Digital Twins Are Entering Mainstream Use

Digital Twins Are Entering Mainstream Use
Fotolia

13 percent of organizations implementing IoT projects already use digital twins, while 62 percent are either in the process of establishing digital twin use or plan to do so, according to a recent IoT implementation survey by Gartner. The company defines a digital twin as a software design pattern that represents a physical object with the objective of understanding the asset’s state, responding to changes, improving business operations and adding value.

While only 13 percent of respondents claim to already use digital twins, 62 percent are either in the process of establishing the technology or plan to do so in the next year. This rapid growth in adoption is due to extensive marketing and education by technology vendors, but also because digital twins are delivering business value and have become part of enterprise IoT and digital strategies.

A key factor for enterprises implementing IoT is that their digital twins serve different constituencies inside and outside the enterprise. 54 percent of respondents reported that while most of their digital twins serve only one constituency, sometimes their digital twins served multiple; nearly a third stated that either most or all their digital twins served multiple constituencies. For example, the constituencies of a connected car digital twin can include the manufacturer, a customer service provider and the insurance company, each with a need for different IoT data.

When an organization has multiple digital twins deployed, it might make sense to integrate them.

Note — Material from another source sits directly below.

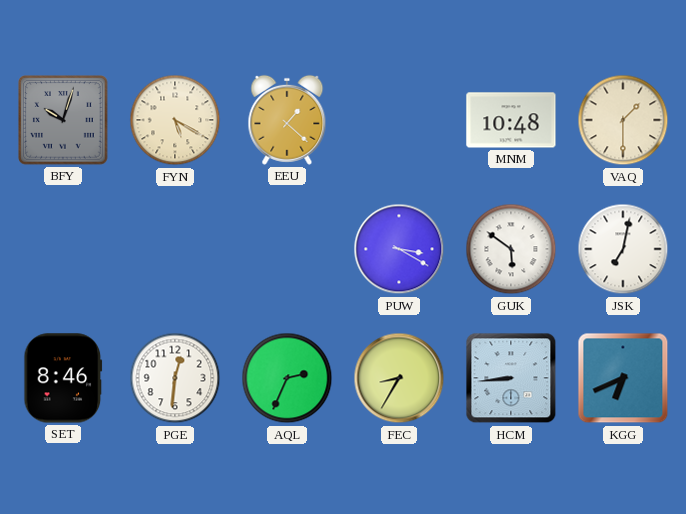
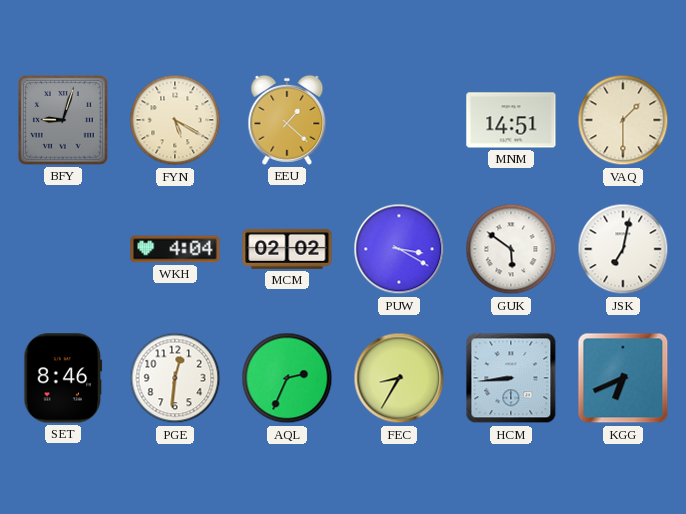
BFY: 10:03 -> 9:03
MNM: 10:48 -> 14:51
WKH: none -> 4:04
MCM: none -> 02:02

For example, in a power plant with IoT-connected industrial valves, pumps and generators, there is a role for digital twins for each piece of equipment, as well as a composite digital twin, which aggregates IoT data across the equipment to analyze overall operations.

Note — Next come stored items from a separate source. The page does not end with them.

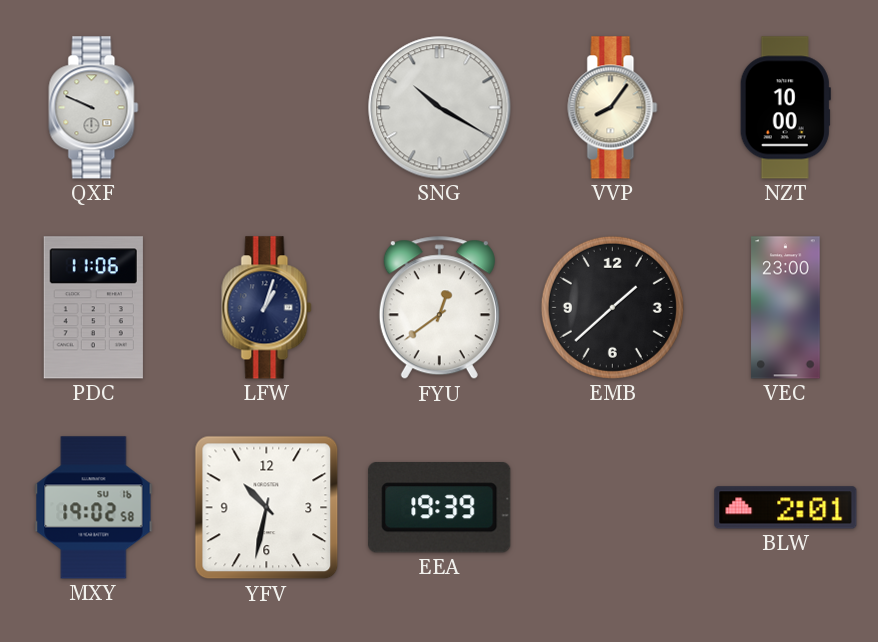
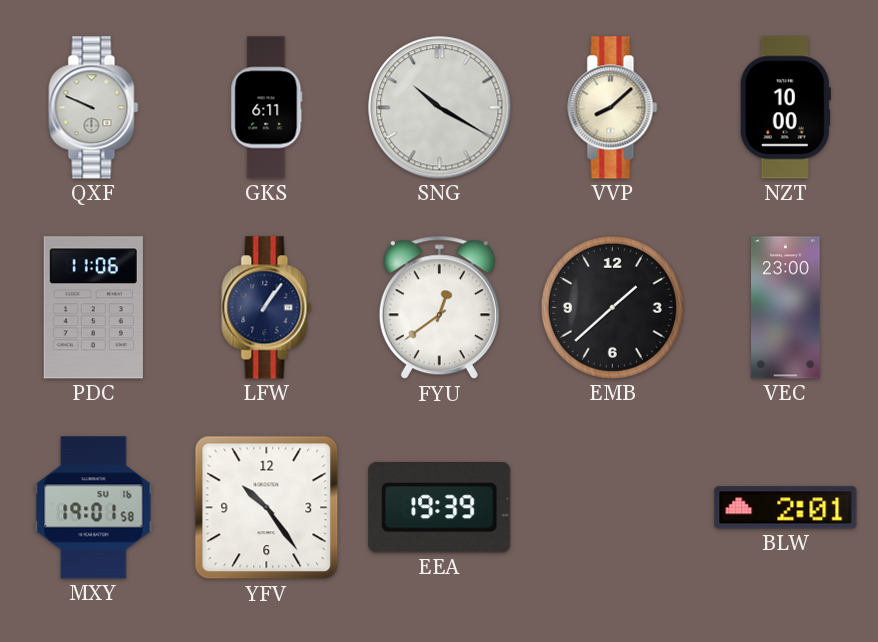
GKS: none -> 6:11
VVP: 8:06 -> 8:08
LFW: 1:03 -> 1:06
MXY: 19:02 -> 19:01
YFV: 10:32 -> 10:24
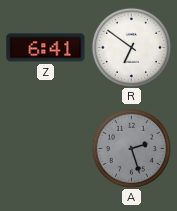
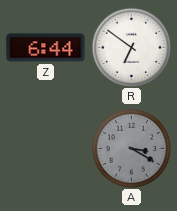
Z: 6:41 -> 6:44
A: 2:27 -> 3:20
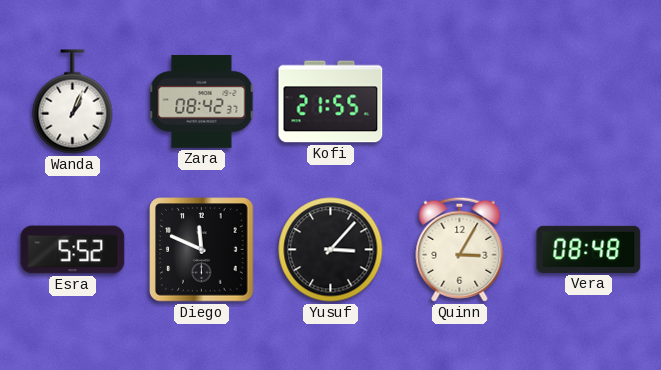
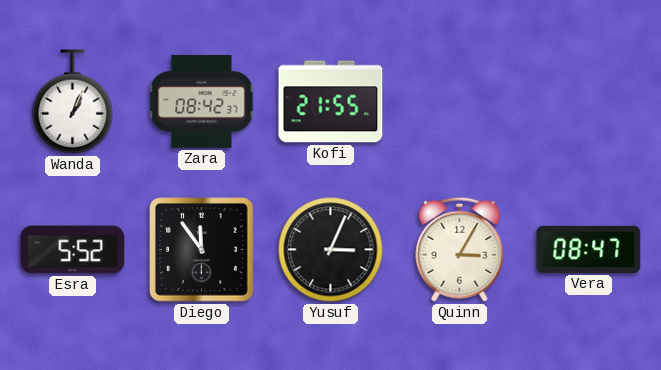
Diego: 11:49 -> 11:54
Yusuf: 3:07 -> 3:04
Vera: 08:48 -> 08:47
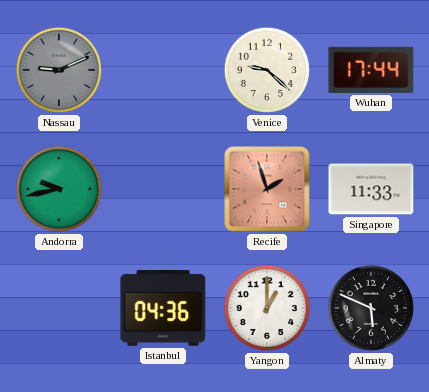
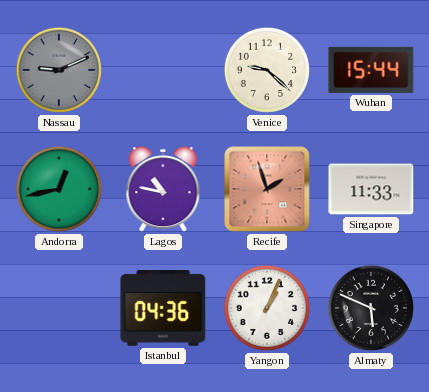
Wuhan: 17:44 -> 15:44
Andorra: 9:43 -> 12:43
Lagos: none -> 10:47
Yangon: 1:00 -> 1:04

Despite this setup being very complex, 61 percent of companies that have implemented digital twins have already integrated at least one pair of digital twins with each other, and even more, 74 percent of organizations that have not yet integrated digital twins, will do so in the next five years. However, this result also means that 39 percent of respondents have not yet integrated any digital twins; of those, 26 percent still do not plan to do so in five years.